A company called Linuxant has been offering a product called
DriverLoader which is intended to relieve some of this frustration, at
least for network devices. It is a kernel module that serves as a wrapper
for Windows NDIS drivers. Using DriverLoader, a network device with a
Windows driver can be made to function under Linux. There are, needless to
say, a few
objections that one could make to this product, one of which being that
DriverLoader, itself, is not free software.
If the non-free nature of DriverLoader is your only objection, however,
there is an alternative called ndiswrapper, which is
licensed under the GPL. ndiswrapper is clearly in a very early stage of
development, but, as its author (Pontus Fuchs) notes, "it works for me."
With a bit of work, it could probably be made to work for a lot of other
users as well.
The ndiswrapper module, when loaded, starts by registering a special
purpose "misc" device; its only real reason for existing is to export an
ioctl() call which can be invoked to load an NDIS
driver. This call accepts the driver code from user space, performs the
necessary relocation, and sets it up as Linux network device.
In the modern world, using the register_firmware()
interface might have been preferable to creating another ioctl()
call, but that can always be done in the next revision.

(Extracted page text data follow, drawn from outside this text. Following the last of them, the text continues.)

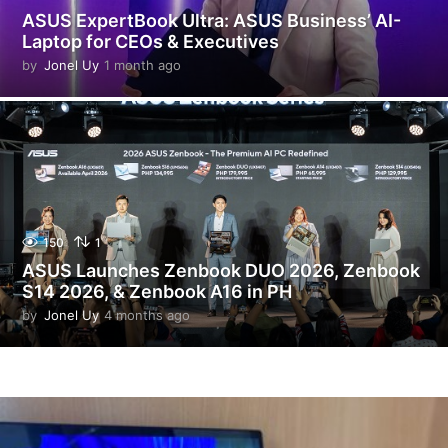
ASUS ExpertBook Ultra: ASUS Business’ AI-
Laptop for CEOs & Executives
by
Jonel Uy
1 month ago
1
m
o
n
t
h
a
g
o
150
1
ASUS Launches Zenbook DUO 2026, Zenbook
S14 2026, & Zenbook A16 in PH
by
Jonel Uy
4 months ago
4
m
o
n
t
h
s
a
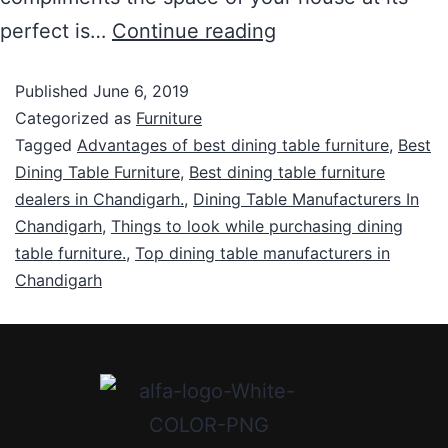
perfect is…
Continue reading
Published
June 6, 2019
Categorized as
Furniture
Tagged
Advantages of best dining table furniture
,
Best
Dining Table Furniture
,
Best dining table furniture
dealers in Chandigarh.
,
Dining Table Manufacturers In
Chandigarh
,
Things to look while purchasing dining
table furniture.
,
Top dining table manufacturers in
Chandigarh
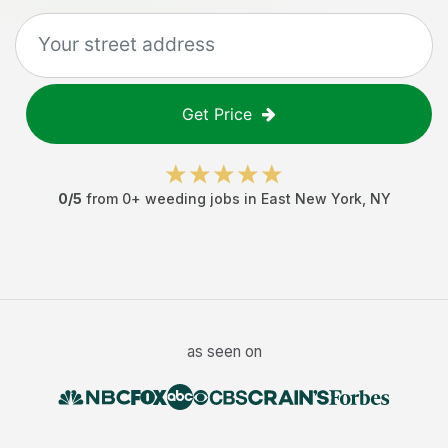
Get Price
0
/5
from
0
+
weeding jobs
in
East New York
,
NY
as seen on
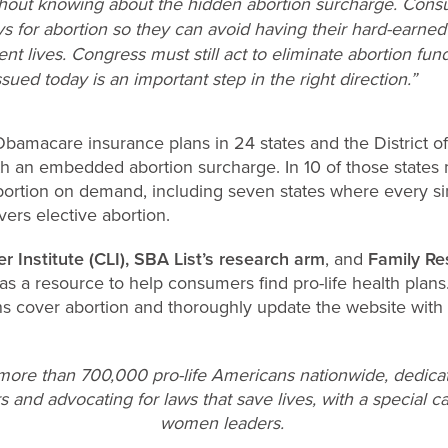
thout knowing about the hidden abortion surcharge. Con
for abortion so they can avoid having their hard-earned 
ent lives. Congress must still act to eliminate abortion f
issued today is an important step in the right direction.”
Obamacare insurance plans in 24 states and the District o
ith an embedded abortion surcharge. In 10 of those states
ortion on demand, including seven states where every s
vers elective abortion.
er Institute (CLI), SBA List’s research arm
, and
Family Re
as a resource to help consumers find pro-life health plans
ns cover abortion and thoroughly update the website with 
 more than 700,000 pro-life Americans nationwide, dedica
s and advocating for laws that save lives, with a special ca
women leaders.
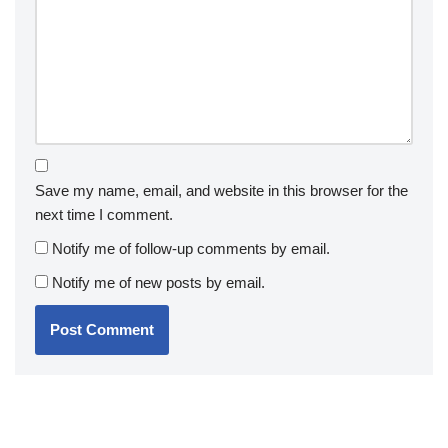
Save my name, email, and website in this browser for the
next time I comment.
Notify me of follow-up comments by email.
Notify me of new posts by email.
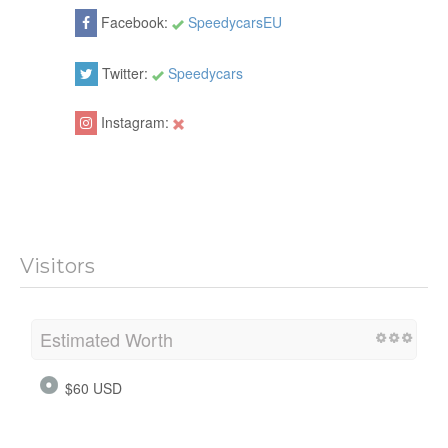
Facebook:
SpeedycarsEU
Twitter:
Speedycars
Instagram:
Visitors
Estimated Worth
$60 USD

Once the driver is loaded, ndiswrapper provides two separate glue layers to
make the NDIS driver actually work. The first provides a set of
net_device operations which can be invoked by the networking
subsystem; these translate the requested operations into the calls that the
NDIS driver will be expecting. At the other end, the wrapper code must
provide emulation functions for a few dozen Windows routines that the NDIS
driver will call. These map the requested operation (allocate an
interrupt, remap I/O memory, feed a received packet into the kernel, etc.) back
to their Linux equivalents.
All told, it is not a huge amount of code. The NDIS API is well enough documented
that the requisite glue code could be written without a great deal of
guesswork.
The wrapper approach to device support is far from optimal. Performance
and reliability cannot be improved through the addition of glue layers, and
many users will be unenthusiastic about shoving proprietary code - Windows
code, even - into their Linux kernels. There is also the risk that
hardware vendors might conclude that the existence of wrapper code frees
them from the need to worry about Linux driver support at all. Against
these disadvantages one can point out that the wrapper will enable Linux to
be used on systems that would otherwise be inaccessible to it. This sort
of wrapper module could also, with little effort, be turned into an ideal
platform for the reverse engineering of unsupported hardware. A module
like ndiswrapper may be a hard sell for the mainline kernel, but some users
will certainly be glad that it is available.